Short Term Mortgages Become Popular

Lenders are reporting lately that up to 28% of their refinance business involves shorter term mortgages.  Among people refinancing 30-year mortgages, nearly one-third switched to shorter term replacement loans.

 
Some community banks say they are surprised that 10-year mortgages, once an insignificant niche option, are accounting for increasingly large chunks of their business.

 
Though 15-year mortgages have been popular for years among homeowners who want to pay off their balances quickly, lenders say the 10-year loan — targeted directly at the demographic tsunami of baby boomers who are still employed but planning to retire in the coming decade — is on the upswing.

 
"There's a lot of interest in this [10-year] product," said Victoria Stumpf, a loan officer with Third Federal Savings and Loan in Cleveland.

 
Why the growing attraction to going short?

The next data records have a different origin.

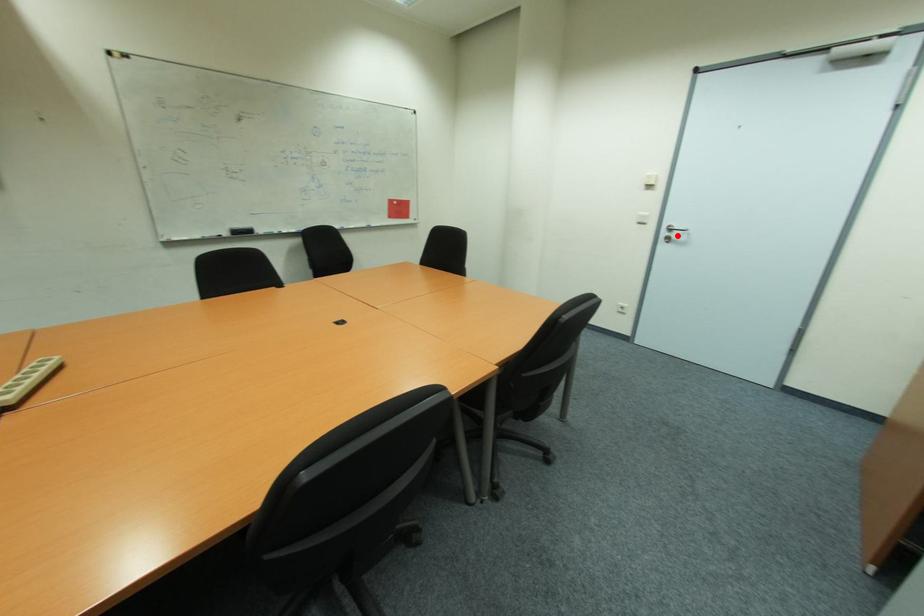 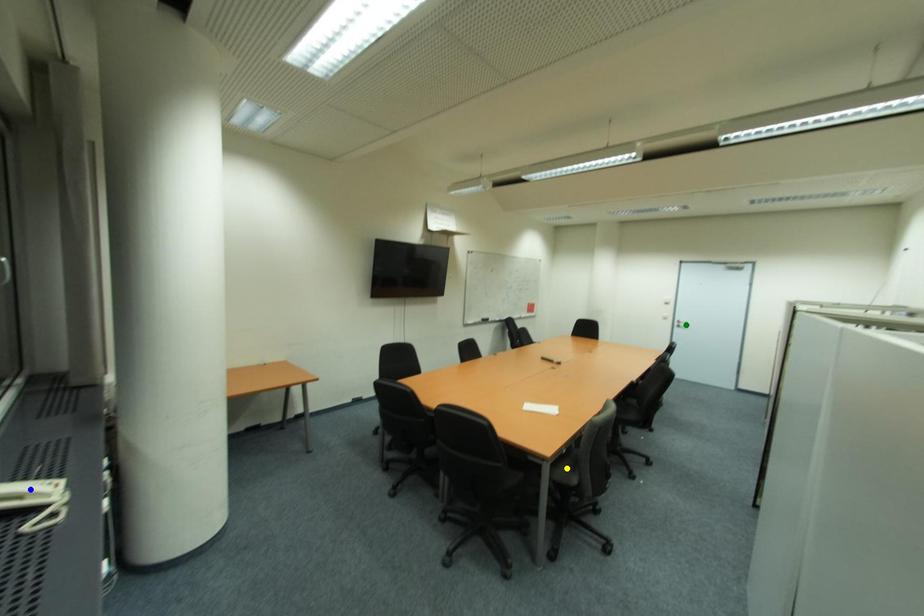 Question: I am providing you with two images of the same scene from different viewpoints. A red point is marked on the first image. You are given multiple points on the second image. Which mark in image 2 goes with the point in image 1?

Choices:
 (A) blue point
 (B) yellow point
 (C) green point

Answer: (C) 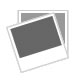 Find the location of `grey picture`. grey picture is located at coordinates (62, 25). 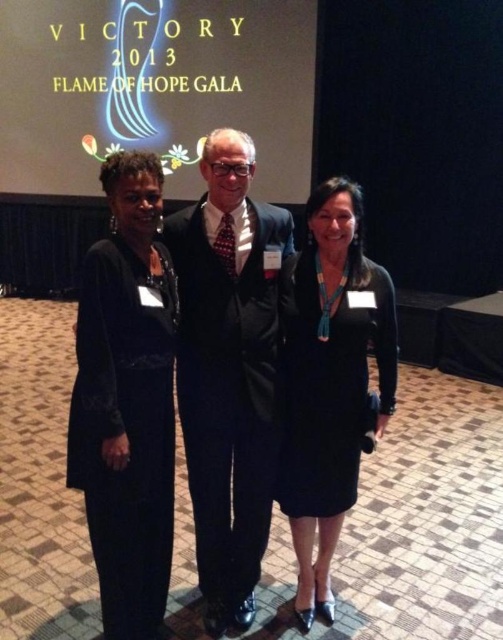 Question: Which object is the farthest from the black textured suit at center?

Choices:
 (A) black satin dress at center
 (B) black satin dress at left

Answer: (B)

Question: Does black textured suit at center appear on the right side of black satin dress at left?

Choices:
 (A) no
 (B) yes

Answer: (B)

Question: Which object is positioned closest to the black satin dress at left?

Choices:
 (A) black textured suit at center
 (B) black satin dress at center

Answer: (A)

Question: Is black satin dress at left above black satin dress at center?

Choices:
 (A) no
 (B) yes

Answer: (B)

Question: Among these objects, which one is farthest from the camera?

Choices:
 (A) black satin dress at left
 (B) black satin dress at center

Answer: (B)

Question: Does black textured suit at center have a larger size compared to black satin dress at left?

Choices:
 (A) yes
 (B) no

Answer: (B)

Start with interest rates.  With an almost certain increase in rates on the horizon, the average 10-year fixed rate mortgage goes for 3% with a fifth of a point cost (point equals 1% of the loan amount).  Some community banks and smaller lenders quote even lower than that.

 
For community lending institutions such as these around the country, 10-year loans tend to be portfolio investments. Rather than selling the mortgages to Freddie Mac, Fannie Mae or other investors, lenders retain them in-house. Partially as a result, rates can be lower. And since lenders who specialize in 10-year mortgages want to keep risks as low as possible on their in-house investments, they typically require borrowers to have solid credit histories and significant equity or down payments.

 
•Monthly payments. Here's where the shorter term and faster payoff of principal available through the 10-year mortgage can be a budget issue for some borrowers. The monthly total for principal and interest on the 30-year loan is just $715. On the 15-year it's $1,054. But on the 10-year it's nearly double what you'd pay on the 30-year — $1,406. Though over the term of the loan you pay substantially less in total interest charges, on a monthly basis the 10-year requires the most out of pocket of the three.

 
The bottom line is that if you are looking ahead, can afford to pay the higher monthly payment, you can pay your home off completely in 10 years!  Imagine being owning your home outright in this relatively short period of time!

 
I recommend that you speak to your lender regarding a shorter mortgage period when purchasing your next home or applying for a refinance.  Knowledge is power and it could be the right choice for you.